**Work task**
Pictures excluded, return every entry exactly, please.
[Given entries Boundary: Start]
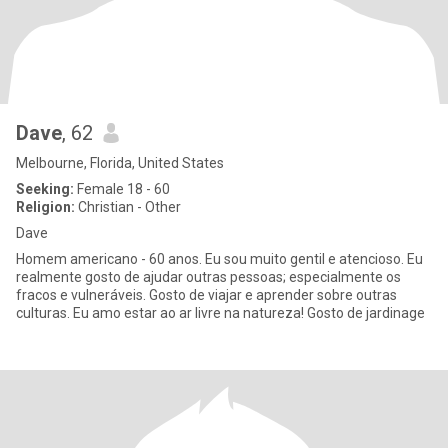
Dave
, 62
Melbourne, Florida, United States
Seeking:
Female 18 - 60
Religion:
Christian - Other
Dave
Homem americano - 60 anos. Eu sou muito gentil e atencioso. Eu
realmente gosto de ajudar outras pessoas; especialmente os
fracos e vulneráveis. Gosto de viajar e aprender sobre outras
culturas. Eu amo estar ao ar livre na natureza! Gosto de jardinage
[Given entries Boundary: End]
**Response for this exercise**
Dave
, 62
Melbourne, Florida, United States
Seeking:
Female 18 - 60
Religion:
Christian - Other
Dave
Homem americano - 60 anos. Eu sou muito gentil e atencioso. Eu
realmente gosto de ajudar outras pessoas; especialmente os
fracos e vulneráveis. Gosto de viajar e aprender sobre outras
culturas. Eu amo estar ao ar livre na natureza! Gosto de jardinage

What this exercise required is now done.